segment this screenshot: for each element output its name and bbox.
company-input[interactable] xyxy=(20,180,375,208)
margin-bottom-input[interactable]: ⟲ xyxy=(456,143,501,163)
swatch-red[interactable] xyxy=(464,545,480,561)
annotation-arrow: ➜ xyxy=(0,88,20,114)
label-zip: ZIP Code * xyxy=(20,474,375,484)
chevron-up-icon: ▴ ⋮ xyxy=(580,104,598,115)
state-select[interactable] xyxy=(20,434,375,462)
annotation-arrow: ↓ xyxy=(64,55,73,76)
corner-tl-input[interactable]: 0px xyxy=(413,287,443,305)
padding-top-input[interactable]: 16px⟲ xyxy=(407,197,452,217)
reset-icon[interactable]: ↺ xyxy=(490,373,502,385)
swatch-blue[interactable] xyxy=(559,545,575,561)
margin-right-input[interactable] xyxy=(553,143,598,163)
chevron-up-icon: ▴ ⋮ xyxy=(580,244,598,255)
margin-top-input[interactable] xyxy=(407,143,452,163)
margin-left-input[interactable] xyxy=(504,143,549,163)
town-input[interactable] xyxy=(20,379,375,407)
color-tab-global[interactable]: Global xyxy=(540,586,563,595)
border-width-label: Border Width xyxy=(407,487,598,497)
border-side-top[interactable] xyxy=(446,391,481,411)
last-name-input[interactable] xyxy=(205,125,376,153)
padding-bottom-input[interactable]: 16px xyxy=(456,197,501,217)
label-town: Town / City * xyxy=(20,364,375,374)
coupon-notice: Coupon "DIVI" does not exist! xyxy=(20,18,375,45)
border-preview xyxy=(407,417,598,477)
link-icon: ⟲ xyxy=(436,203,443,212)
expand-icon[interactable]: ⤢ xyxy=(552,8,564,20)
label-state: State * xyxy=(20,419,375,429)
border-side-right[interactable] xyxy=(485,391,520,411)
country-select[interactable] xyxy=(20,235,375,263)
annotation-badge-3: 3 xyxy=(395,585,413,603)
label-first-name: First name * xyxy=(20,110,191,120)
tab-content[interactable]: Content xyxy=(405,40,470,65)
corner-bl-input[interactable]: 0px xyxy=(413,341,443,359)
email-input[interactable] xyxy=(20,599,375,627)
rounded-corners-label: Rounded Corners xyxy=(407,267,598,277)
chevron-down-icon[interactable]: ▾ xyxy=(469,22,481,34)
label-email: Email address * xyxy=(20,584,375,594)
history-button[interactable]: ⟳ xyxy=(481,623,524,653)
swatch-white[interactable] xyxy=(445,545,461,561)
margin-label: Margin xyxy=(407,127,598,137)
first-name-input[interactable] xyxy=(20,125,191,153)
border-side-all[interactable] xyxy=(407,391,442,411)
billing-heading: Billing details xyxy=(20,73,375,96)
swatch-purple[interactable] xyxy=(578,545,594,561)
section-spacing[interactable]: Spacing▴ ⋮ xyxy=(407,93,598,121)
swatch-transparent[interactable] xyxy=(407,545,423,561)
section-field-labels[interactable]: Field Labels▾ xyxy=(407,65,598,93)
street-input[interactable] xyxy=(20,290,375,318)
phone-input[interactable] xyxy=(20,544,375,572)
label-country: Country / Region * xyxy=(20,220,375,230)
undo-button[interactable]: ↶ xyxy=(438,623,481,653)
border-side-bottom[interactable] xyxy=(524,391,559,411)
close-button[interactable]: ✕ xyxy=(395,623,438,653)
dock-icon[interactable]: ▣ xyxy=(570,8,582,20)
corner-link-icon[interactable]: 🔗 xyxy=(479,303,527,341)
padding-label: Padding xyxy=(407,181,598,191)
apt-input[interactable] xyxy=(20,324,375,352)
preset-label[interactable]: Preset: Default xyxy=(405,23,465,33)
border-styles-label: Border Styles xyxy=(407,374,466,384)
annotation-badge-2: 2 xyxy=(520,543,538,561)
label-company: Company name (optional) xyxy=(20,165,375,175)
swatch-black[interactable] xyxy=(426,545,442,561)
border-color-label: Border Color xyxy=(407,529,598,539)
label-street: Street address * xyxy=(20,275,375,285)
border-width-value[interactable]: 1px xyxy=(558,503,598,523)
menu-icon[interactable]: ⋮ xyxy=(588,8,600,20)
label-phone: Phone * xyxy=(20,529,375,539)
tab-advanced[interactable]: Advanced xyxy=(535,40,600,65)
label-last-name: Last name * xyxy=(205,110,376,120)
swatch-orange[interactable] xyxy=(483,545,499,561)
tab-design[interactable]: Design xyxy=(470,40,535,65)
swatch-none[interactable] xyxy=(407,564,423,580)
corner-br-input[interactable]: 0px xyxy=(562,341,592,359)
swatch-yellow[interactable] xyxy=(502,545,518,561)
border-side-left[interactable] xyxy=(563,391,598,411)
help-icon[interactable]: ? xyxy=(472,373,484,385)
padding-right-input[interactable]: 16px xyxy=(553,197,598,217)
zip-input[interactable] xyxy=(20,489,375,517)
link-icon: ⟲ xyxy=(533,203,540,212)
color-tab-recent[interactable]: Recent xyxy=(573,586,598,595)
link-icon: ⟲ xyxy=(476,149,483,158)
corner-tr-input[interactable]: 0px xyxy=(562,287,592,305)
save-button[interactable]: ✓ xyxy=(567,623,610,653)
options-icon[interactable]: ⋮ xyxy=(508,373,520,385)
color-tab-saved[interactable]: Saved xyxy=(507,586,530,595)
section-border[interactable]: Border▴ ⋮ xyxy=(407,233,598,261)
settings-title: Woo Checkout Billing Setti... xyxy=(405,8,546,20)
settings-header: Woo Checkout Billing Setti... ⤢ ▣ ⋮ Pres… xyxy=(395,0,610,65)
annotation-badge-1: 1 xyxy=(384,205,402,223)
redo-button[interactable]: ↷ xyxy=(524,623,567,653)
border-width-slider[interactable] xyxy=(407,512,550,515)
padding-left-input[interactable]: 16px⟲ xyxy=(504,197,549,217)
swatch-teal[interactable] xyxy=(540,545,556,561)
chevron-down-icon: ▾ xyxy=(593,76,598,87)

### WHAT TO WORK ON
Look over the material and return every line where the word "select" is found.

### TASK OUTPUT
state-select[interactable] xyxy=(20,434,375,462)
country-select[interactable] xyxy=(20,235,375,263)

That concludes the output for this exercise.